▶ [WORK ORDER]: Pictures aside, return every line below exactly as written.

▶ [ENTRIES PROVIDED]:
_____

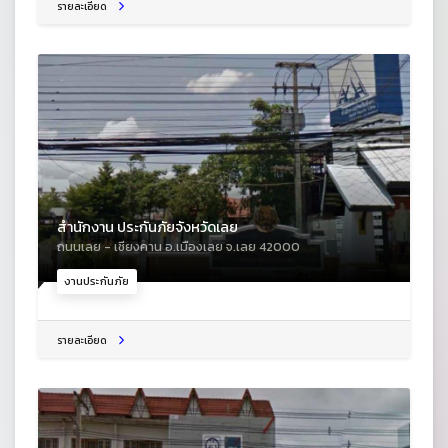
รายละเอียด
สำนักงาน ประกันภัยจังหวัดเลย
ถนนเลย - เชียงคาน อ.เมืองเลย จ.เลย 42000
งานประกันภัย
รายละเอียด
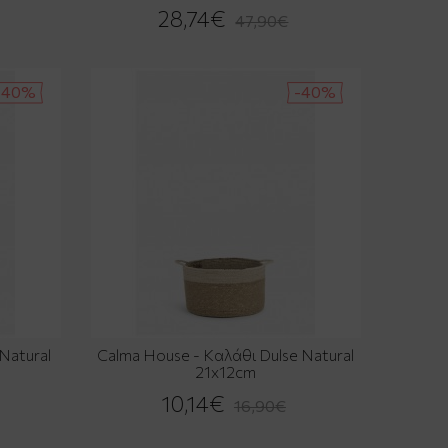
28,74€
47,90€
-40%
-40%
Natural
Calma House - Καλάθι Dulse Natural
21x12cm
10,14€
16,90€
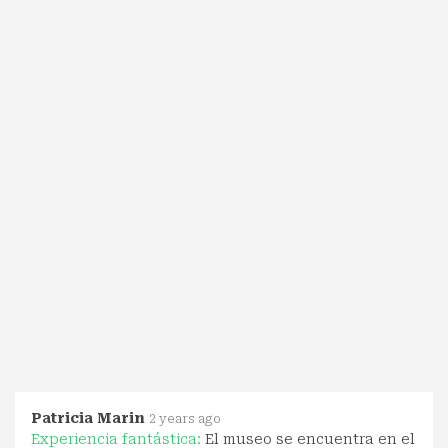
Patricia Marin
2 years ago
Experiencia fantástica:
El museo se encuentra en el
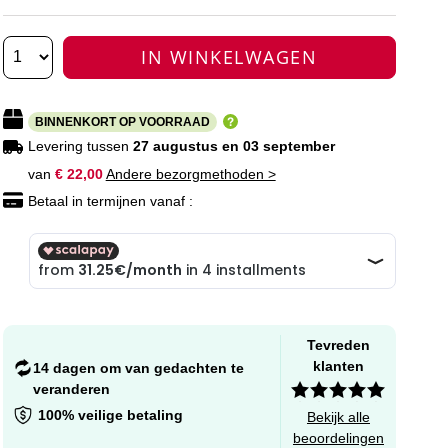
IN WINKELWAGEN
BINNENKORT OP VOORRAAD
Levering tussen
27 augustus en 03 september
van
€ 22,00
Andere bezorgmethoden >
Betaal in termijnen vanaf :
Tevreden
klanten
14 dagen om van gedachten te
veranderen
100% veilige betaling
Bekijk alle
beoordelingen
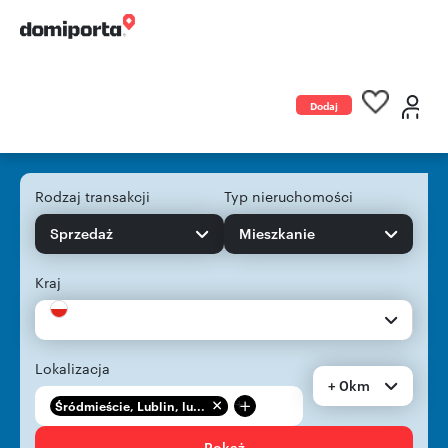
Dodaj
ogłoszenie
Rodzaj transakcji
Typ nieruchomości
Sprzedaż
Mieszkanie
Kraj
Lokalizacja
+ 0km
+
Śródmieście, Lublin, lu...
Pokaż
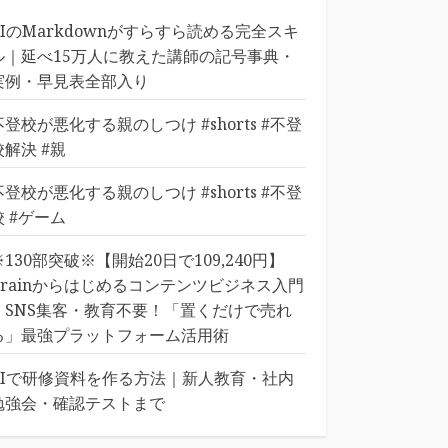
AIのMarkdownがすらすら読める完全スキ
ル｜延べ15万人に教えた講師の記号事典・
実例・早見表全部入り
不登校が悪化する親のしつけ #shorts #不登
校解決 #親
不登校が悪化する親のしつけ #shorts #不登
校 #ゲーム
※130部突破※【開始20日で109,240円】
Brainからはじめるコンテンツビジネス入門
｜SNS集客・教育不要！「置くだけで売れ
る」最強プラットフォーム活用術
AIで研修資料を作る方法｜新人教育・社内
勉強会・確認テストまで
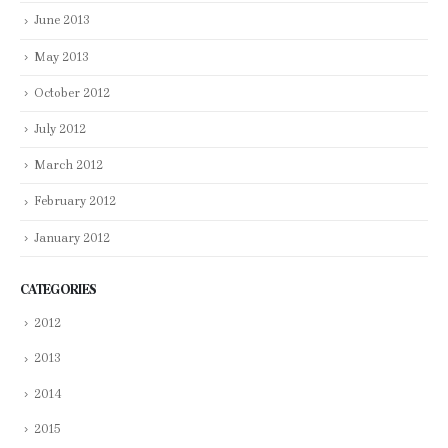
June 2013
May 2013
October 2012
July 2012
March 2012
February 2012
January 2012
CATEGORIES
2012
2013
2014
2015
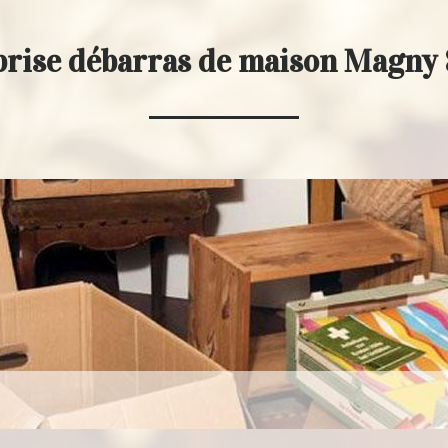
prise débarras de maison Magny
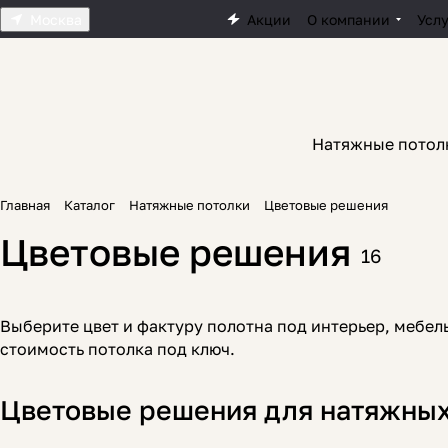
Москва
Акции
О компании
Усл
Натяжные потол
Главная
Каталог
Натяжные потолки
Цветовые решения
Цветовые решения
16
Выберите цвет и фактуру полотна под интерьер, мебел
стоимость потолка под ключ.
Цветовые решения для натяжных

_____

▶ [TASK ANSWER]:
รายละเอียด
สำนักงาน ประกันภัยจังหวัดเลย
ถนนเลย - เชียงคาน อ.เมืองเลย จ.เลย 42000
งานประกันภัย
รายละเอียด
28,74€
47,90€
-40%
-40%
Natural
Calma House - Καλάθι Dulse Natural
21x12cm
10,14€
16,90€
Patricia Marin
2 years ago
Experiencia fantástica:
El museo se encuentra en el
IN WINKELWAGEN
BINNENKORT OP VOORRAAD
Levering tussen
27 augustus en 03 september
van
€ 22,00
Andere bezorgmethoden >
Betaal in termijnen vanaf :
Tevreden
klanten
14 dagen om van gedachten te
veranderen
100% veilige betaling
Bekijk alle
beoordelingen
Dodaj
ogłoszenie
Rodzaj transakcji
Typ nieruchomości
Sprzedaż
Mieszkanie
Kraj
Lokalizacja
+ 0km
+
Śródmieście, Lublin, lu...
Pokaż
AIのMarkdownがすらすら読める完全スキ
ル｜延べ15万人に教えた講師の記号事典・
実例・早見表全部入り
不登校が悪化する親のしつけ #shorts #不登
校解決 #親
不登校が悪化する親のしつけ #shorts #不登
校 #ゲーム
※130部突破※【開始20日で109,240円】
Brainからはじめるコンテンツビジネス入門
｜SNS集客・教育不要！「置くだけで売れ
る」最強プラットフォーム活用術
AIで研修資料を作る方法｜新人教育・社内
勉強会・確認テストまで
June 2013
May 2013
October 2012
July 2012
March 2012
February 2012
January 2012
CATEGORIES
2012
2013
2014
2015
prise débarras de maison Magny
Москва
Акции
О компании
Усл
Натяжные потол
Главная
Каталог
Натяжные потолки
Цветовые решения
Цветовые решения
16
Выберите цвет и фактуру полотна под интерьер, мебел
стоимость потолка под ключ.
Цветовые решения для натяжных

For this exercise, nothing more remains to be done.